[OMPI users] Problem with gateway between 2 hosts
Hi, Does anybody face problems running Openmpi on two hosts with different networks (gateway to reach the other) ? Let say compil02 ip adress is 172.3.9.10 and r009n001 is 10.160.4.1 There is no problem with MPI_init free executables (for example hostname) compil02% /tmp/HALMPI/openmpi-1.2.2/bin/mpirun --prefix /tmp/HALMPI/openmpi-1.2.2 -np 1 -host compil02 hostname : -np 1 -host r009n001 hostname r009n001 compil02 But as soon as I try a simple hello world , it 's crashing with the following error message. Please note that when I try to run hello between r009n001 (10.160.4.1) and r009n002 (10.160.4.2), it works fine Thanks in advance for your help. Regards Geoffroy PS: same error with openmpi v1.2.5 compil02% /tmp/HALMPI/openmpi-1.2.2/bin/mpirun --prefix /tmp/HALMPI/openmpi-1.2.2 -np 1 -host compil02 /tmp/hello : -np 1 -host r009n001 /tmp/hello -- Process 0.1.0 is unable to reach 0.1.1 for MPI communication. If you specified the use of a BTL component, you may have forgotten a component (such as "self") in the list of usable components. -- -- It looks like MPI_INIT failed for some reason; your parallel process is likely to abort.
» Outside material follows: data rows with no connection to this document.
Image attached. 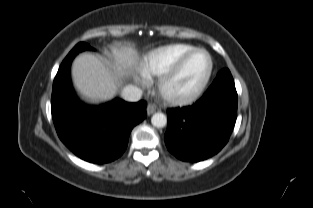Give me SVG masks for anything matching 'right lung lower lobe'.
Wrapping results in <instances>:
<instances>
[{
  "label": "right lung lower lobe",
  "mask_w": 313,
  "mask_h": 208,
  "mask_svg": "<svg viewBox=\"0 0 313 208\" xmlns=\"http://www.w3.org/2000/svg\"><path fill=\"white\" fill-rule=\"evenodd\" d=\"M79 52L67 55L54 79L53 122L59 138L75 155L92 163L111 162L125 151L132 128L145 119L146 102L114 99L100 106L80 102L70 79L71 62Z\"/></svg>",
  "instance_id": "right-lung-lower-lobe-1"
}]
</instances>
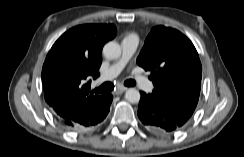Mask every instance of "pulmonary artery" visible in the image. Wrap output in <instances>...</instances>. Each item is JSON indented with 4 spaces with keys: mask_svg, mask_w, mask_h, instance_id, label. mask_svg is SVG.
<instances>
[{
    "mask_svg": "<svg viewBox=\"0 0 244 157\" xmlns=\"http://www.w3.org/2000/svg\"><path fill=\"white\" fill-rule=\"evenodd\" d=\"M121 47V57L101 73L99 82L110 81L119 75L127 62L135 53L138 47V38L134 35L125 37L121 42ZM136 83L145 91H151L153 88L152 82L142 76H139L136 79Z\"/></svg>",
    "mask_w": 244,
    "mask_h": 157,
    "instance_id": "1",
    "label": "pulmonary artery"
}]
</instances>
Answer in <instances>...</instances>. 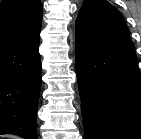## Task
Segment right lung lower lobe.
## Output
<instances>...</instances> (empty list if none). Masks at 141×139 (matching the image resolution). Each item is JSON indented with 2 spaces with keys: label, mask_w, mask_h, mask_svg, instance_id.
I'll list each match as a JSON object with an SVG mask.
<instances>
[{
  "label": "right lung lower lobe",
  "mask_w": 141,
  "mask_h": 139,
  "mask_svg": "<svg viewBox=\"0 0 141 139\" xmlns=\"http://www.w3.org/2000/svg\"><path fill=\"white\" fill-rule=\"evenodd\" d=\"M39 38L0 48V134L37 139L42 77Z\"/></svg>",
  "instance_id": "obj_1"
}]
</instances>
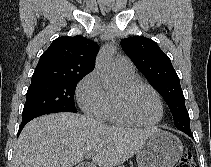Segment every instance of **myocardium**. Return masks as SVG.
Returning a JSON list of instances; mask_svg holds the SVG:
<instances>
[{
  "instance_id": "obj_1",
  "label": "myocardium",
  "mask_w": 211,
  "mask_h": 167,
  "mask_svg": "<svg viewBox=\"0 0 211 167\" xmlns=\"http://www.w3.org/2000/svg\"><path fill=\"white\" fill-rule=\"evenodd\" d=\"M139 88H146V89L150 90L154 94V96L156 97V100H157L158 105H159L160 113H159L158 118L155 121L150 122V123H143V122H140L137 119H135L126 109L125 104H124L123 96L114 95L113 100H114L115 109H116L118 115L123 120H125L126 122H128L131 125L139 126V127H145V128L154 127L161 122V120L163 119V116H164V106H163L161 96L153 86H151L148 83L139 81V80L125 82L123 84V91H124L125 94L130 93V92L137 90Z\"/></svg>"
}]
</instances>
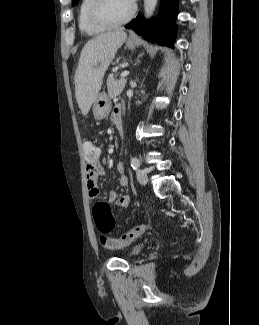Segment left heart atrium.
I'll return each mask as SVG.
<instances>
[{
  "label": "left heart atrium",
  "mask_w": 259,
  "mask_h": 325,
  "mask_svg": "<svg viewBox=\"0 0 259 325\" xmlns=\"http://www.w3.org/2000/svg\"><path fill=\"white\" fill-rule=\"evenodd\" d=\"M129 3L133 4L135 0H127Z\"/></svg>",
  "instance_id": "39dd6f15"
}]
</instances>
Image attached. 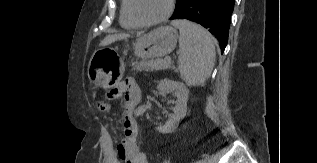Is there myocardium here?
<instances>
[{
  "label": "myocardium",
  "mask_w": 317,
  "mask_h": 163,
  "mask_svg": "<svg viewBox=\"0 0 317 163\" xmlns=\"http://www.w3.org/2000/svg\"><path fill=\"white\" fill-rule=\"evenodd\" d=\"M128 13L129 16L131 18V20L140 27H151V26H156L160 23H163L164 21H166L173 13L174 8H175V0H167V8L166 11L164 12V14H162L160 17L153 19V20H149V21H143L140 20L134 13L133 10V0H128Z\"/></svg>",
  "instance_id": "1"
}]
</instances>
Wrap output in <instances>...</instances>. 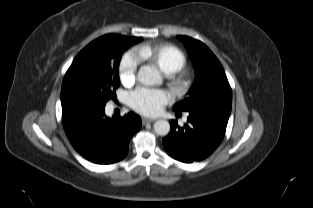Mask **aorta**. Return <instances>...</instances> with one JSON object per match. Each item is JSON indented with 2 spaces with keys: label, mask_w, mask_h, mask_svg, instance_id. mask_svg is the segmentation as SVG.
Instances as JSON below:
<instances>
[{
  "label": "aorta",
  "mask_w": 313,
  "mask_h": 208,
  "mask_svg": "<svg viewBox=\"0 0 313 208\" xmlns=\"http://www.w3.org/2000/svg\"><path fill=\"white\" fill-rule=\"evenodd\" d=\"M138 81L143 85L161 84L162 78L158 71L150 66H142L137 74ZM154 131L160 136H166L170 132V124L166 120H158L153 125Z\"/></svg>",
  "instance_id": "obj_1"
}]
</instances>
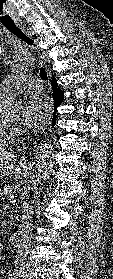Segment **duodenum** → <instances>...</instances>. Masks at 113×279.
<instances>
[{
    "label": "duodenum",
    "mask_w": 113,
    "mask_h": 279,
    "mask_svg": "<svg viewBox=\"0 0 113 279\" xmlns=\"http://www.w3.org/2000/svg\"><path fill=\"white\" fill-rule=\"evenodd\" d=\"M21 226L16 224L13 226L10 234V241L13 245L17 246L20 243Z\"/></svg>",
    "instance_id": "duodenum-1"
}]
</instances>
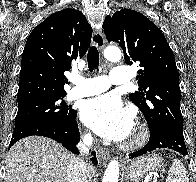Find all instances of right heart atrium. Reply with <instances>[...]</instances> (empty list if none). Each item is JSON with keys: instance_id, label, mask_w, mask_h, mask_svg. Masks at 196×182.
Listing matches in <instances>:
<instances>
[{"instance_id": "obj_1", "label": "right heart atrium", "mask_w": 196, "mask_h": 182, "mask_svg": "<svg viewBox=\"0 0 196 182\" xmlns=\"http://www.w3.org/2000/svg\"><path fill=\"white\" fill-rule=\"evenodd\" d=\"M84 139L87 140V141H90L92 138H91V135L89 133H85L84 134Z\"/></svg>"}]
</instances>
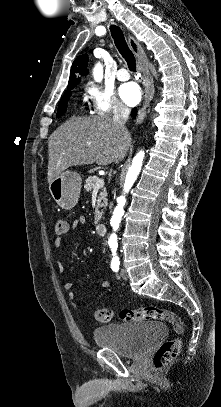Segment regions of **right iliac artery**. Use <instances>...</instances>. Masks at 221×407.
I'll return each instance as SVG.
<instances>
[{
  "instance_id": "obj_1",
  "label": "right iliac artery",
  "mask_w": 221,
  "mask_h": 407,
  "mask_svg": "<svg viewBox=\"0 0 221 407\" xmlns=\"http://www.w3.org/2000/svg\"><path fill=\"white\" fill-rule=\"evenodd\" d=\"M111 269H112L114 272H118V271H119V265H118V264H111Z\"/></svg>"
}]
</instances>
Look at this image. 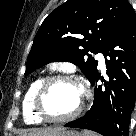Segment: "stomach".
I'll use <instances>...</instances> for the list:
<instances>
[{"instance_id": "stomach-1", "label": "stomach", "mask_w": 136, "mask_h": 136, "mask_svg": "<svg viewBox=\"0 0 136 136\" xmlns=\"http://www.w3.org/2000/svg\"><path fill=\"white\" fill-rule=\"evenodd\" d=\"M53 136H81V135L76 131L64 129Z\"/></svg>"}]
</instances>
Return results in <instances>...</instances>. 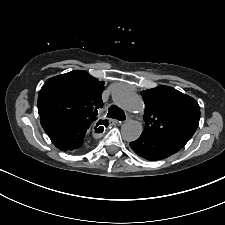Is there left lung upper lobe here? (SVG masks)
I'll return each mask as SVG.
<instances>
[{
	"label": "left lung upper lobe",
	"instance_id": "obj_1",
	"mask_svg": "<svg viewBox=\"0 0 225 225\" xmlns=\"http://www.w3.org/2000/svg\"><path fill=\"white\" fill-rule=\"evenodd\" d=\"M141 95L145 102L144 135L187 141L193 136L200 119L195 99L168 86L145 90Z\"/></svg>",
	"mask_w": 225,
	"mask_h": 225
}]
</instances>
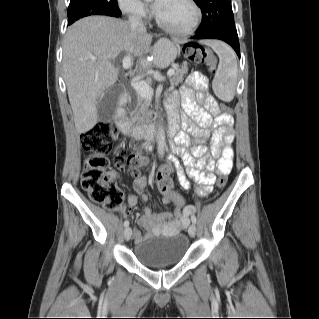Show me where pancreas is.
<instances>
[{"label":"pancreas","instance_id":"obj_1","mask_svg":"<svg viewBox=\"0 0 319 319\" xmlns=\"http://www.w3.org/2000/svg\"><path fill=\"white\" fill-rule=\"evenodd\" d=\"M174 74L170 79L171 86H177L183 82L184 76L188 73V64L184 62L182 65H174ZM151 106V99L144 98L140 95H137V107L132 116L133 123H144L147 119L150 118L152 112L149 111Z\"/></svg>","mask_w":319,"mask_h":319}]
</instances>
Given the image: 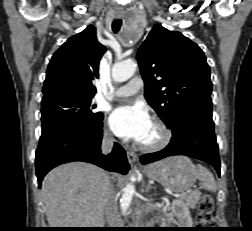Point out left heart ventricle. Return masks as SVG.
<instances>
[{"mask_svg": "<svg viewBox=\"0 0 252 231\" xmlns=\"http://www.w3.org/2000/svg\"><path fill=\"white\" fill-rule=\"evenodd\" d=\"M159 139H160V131L154 124H152L150 130L148 131V133L146 134L141 143L153 144L156 143Z\"/></svg>", "mask_w": 252, "mask_h": 231, "instance_id": "left-heart-ventricle-1", "label": "left heart ventricle"}]
</instances>
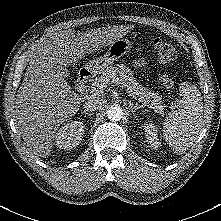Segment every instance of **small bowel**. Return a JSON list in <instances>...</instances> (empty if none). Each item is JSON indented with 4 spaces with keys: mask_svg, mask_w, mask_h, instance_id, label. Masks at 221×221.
Segmentation results:
<instances>
[{
    "mask_svg": "<svg viewBox=\"0 0 221 221\" xmlns=\"http://www.w3.org/2000/svg\"><path fill=\"white\" fill-rule=\"evenodd\" d=\"M136 66L143 67V66H145V62L142 59H140V60L136 61Z\"/></svg>",
    "mask_w": 221,
    "mask_h": 221,
    "instance_id": "obj_1",
    "label": "small bowel"
}]
</instances>
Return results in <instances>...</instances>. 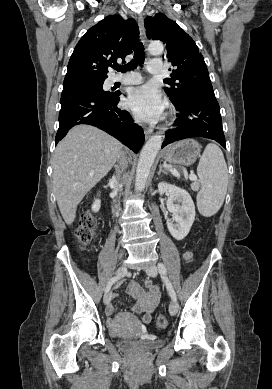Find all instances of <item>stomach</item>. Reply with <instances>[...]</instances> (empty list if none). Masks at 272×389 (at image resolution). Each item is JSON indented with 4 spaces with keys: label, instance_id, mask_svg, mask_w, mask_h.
<instances>
[{
    "label": "stomach",
    "instance_id": "1",
    "mask_svg": "<svg viewBox=\"0 0 272 389\" xmlns=\"http://www.w3.org/2000/svg\"><path fill=\"white\" fill-rule=\"evenodd\" d=\"M201 145L194 139H185L168 145L162 151V158L179 165H191L200 156Z\"/></svg>",
    "mask_w": 272,
    "mask_h": 389
}]
</instances>
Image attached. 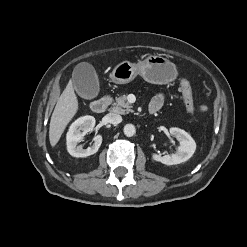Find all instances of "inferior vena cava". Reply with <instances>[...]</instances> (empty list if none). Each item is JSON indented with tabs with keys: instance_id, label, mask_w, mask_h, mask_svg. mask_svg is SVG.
Here are the masks:
<instances>
[{
	"instance_id": "obj_1",
	"label": "inferior vena cava",
	"mask_w": 247,
	"mask_h": 247,
	"mask_svg": "<svg viewBox=\"0 0 247 247\" xmlns=\"http://www.w3.org/2000/svg\"><path fill=\"white\" fill-rule=\"evenodd\" d=\"M105 119L108 123H111V124H119L122 122V117L117 114V113H108L106 116H105Z\"/></svg>"
}]
</instances>
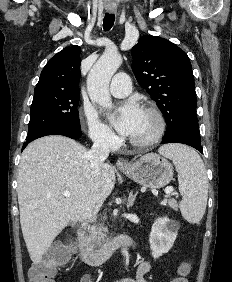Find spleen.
<instances>
[{"mask_svg": "<svg viewBox=\"0 0 232 282\" xmlns=\"http://www.w3.org/2000/svg\"><path fill=\"white\" fill-rule=\"evenodd\" d=\"M159 152L172 160L178 172L179 191L183 197L180 203L182 216L190 223H198L205 213L208 194L202 159L195 150L179 144L163 146Z\"/></svg>", "mask_w": 232, "mask_h": 282, "instance_id": "1", "label": "spleen"}]
</instances>
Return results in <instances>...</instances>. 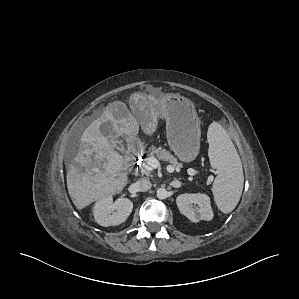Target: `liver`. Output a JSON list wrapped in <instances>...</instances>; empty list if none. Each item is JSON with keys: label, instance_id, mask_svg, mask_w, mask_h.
Here are the masks:
<instances>
[{"label": "liver", "instance_id": "liver-1", "mask_svg": "<svg viewBox=\"0 0 299 299\" xmlns=\"http://www.w3.org/2000/svg\"><path fill=\"white\" fill-rule=\"evenodd\" d=\"M140 106H144V101ZM106 122L112 123L114 137H135L139 124L147 134L157 129V115L152 109L138 113L120 101L106 107L83 132L77 155L67 167L68 193L78 210L121 192L128 183L127 174L121 173L124 158L100 131Z\"/></svg>", "mask_w": 299, "mask_h": 299}]
</instances>
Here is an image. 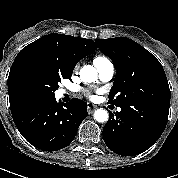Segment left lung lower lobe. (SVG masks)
Masks as SVG:
<instances>
[{"label":"left lung lower lobe","instance_id":"0a47b994","mask_svg":"<svg viewBox=\"0 0 178 178\" xmlns=\"http://www.w3.org/2000/svg\"><path fill=\"white\" fill-rule=\"evenodd\" d=\"M168 119L121 107L111 113L103 128L107 147L123 156H134L149 149L163 133Z\"/></svg>","mask_w":178,"mask_h":178}]
</instances>
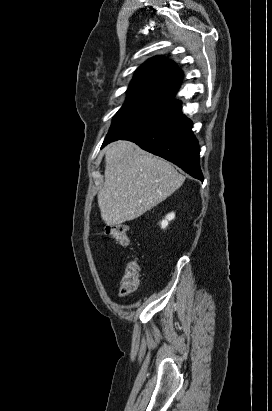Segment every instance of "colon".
<instances>
[{
  "label": "colon",
  "instance_id": "colon-1",
  "mask_svg": "<svg viewBox=\"0 0 272 411\" xmlns=\"http://www.w3.org/2000/svg\"><path fill=\"white\" fill-rule=\"evenodd\" d=\"M105 235L122 245H127L130 241L128 228L123 224L107 225L105 227ZM140 272L141 267L138 262L131 261L126 265L120 281V294L122 296L130 295L137 290Z\"/></svg>",
  "mask_w": 272,
  "mask_h": 411
}]
</instances>
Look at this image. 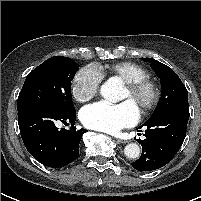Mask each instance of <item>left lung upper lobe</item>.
Instances as JSON below:
<instances>
[{"mask_svg": "<svg viewBox=\"0 0 201 201\" xmlns=\"http://www.w3.org/2000/svg\"><path fill=\"white\" fill-rule=\"evenodd\" d=\"M142 60L150 62L152 69L160 78L162 88L161 98L150 119L170 109L189 108L187 89L175 72L155 59Z\"/></svg>", "mask_w": 201, "mask_h": 201, "instance_id": "left-lung-upper-lobe-1", "label": "left lung upper lobe"}]
</instances>
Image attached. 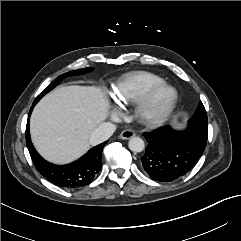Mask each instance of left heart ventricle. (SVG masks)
I'll use <instances>...</instances> for the list:
<instances>
[{"instance_id":"b2bd125f","label":"left heart ventricle","mask_w":241,"mask_h":241,"mask_svg":"<svg viewBox=\"0 0 241 241\" xmlns=\"http://www.w3.org/2000/svg\"><path fill=\"white\" fill-rule=\"evenodd\" d=\"M171 97H172L171 90L165 89V90L161 91L158 94V96L153 104V110H155V111L162 110L169 103Z\"/></svg>"}]
</instances>
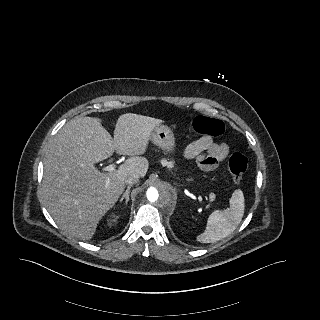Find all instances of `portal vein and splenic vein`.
I'll list each match as a JSON object with an SVG mask.
<instances>
[{"label": "portal vein and splenic vein", "mask_w": 320, "mask_h": 320, "mask_svg": "<svg viewBox=\"0 0 320 320\" xmlns=\"http://www.w3.org/2000/svg\"><path fill=\"white\" fill-rule=\"evenodd\" d=\"M105 171L112 172L115 170V163L110 164L109 166L104 168Z\"/></svg>", "instance_id": "1"}]
</instances>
There are many reasons that a parallel process can fail during MPI_INIT; some of which are due to configuration or environment problems. This failure appears to be an internal failure; here's some additional information (which may only be relevant to an Open MPI developer): PML add procs failed --> Returned "Unreachable" (-12) instead of "Success" (0) -- -- Process 0.1.1 is unable to reach 0.1.0 for MPI communication. If you specified the use of a BTL component, you may have forgotten a component (such as "self") in the list of usable components. -- -- It looks like MPI_INIT failed for some reason; your parallel process is likely to abort. There are many reasons that a parallel process can fail during MPI_INIT; some of which are due to configuration or environment problems. This failure appears to be an internal failure; here's some additional information (which may only be relevant to an Open MPI developer): PML add procs failed --> Returned "Unreachable" (-12) instead of "Success" (0) -- *** An error occurred in MPI_Init *** before MPI was initialized *** MPI_ERRORS_ARE_FATAL (goodbye) *** An error occurred in MPI_Init *** before MPI was initialized *** MPI_ERRORS_ARE_FATAL (goodbye)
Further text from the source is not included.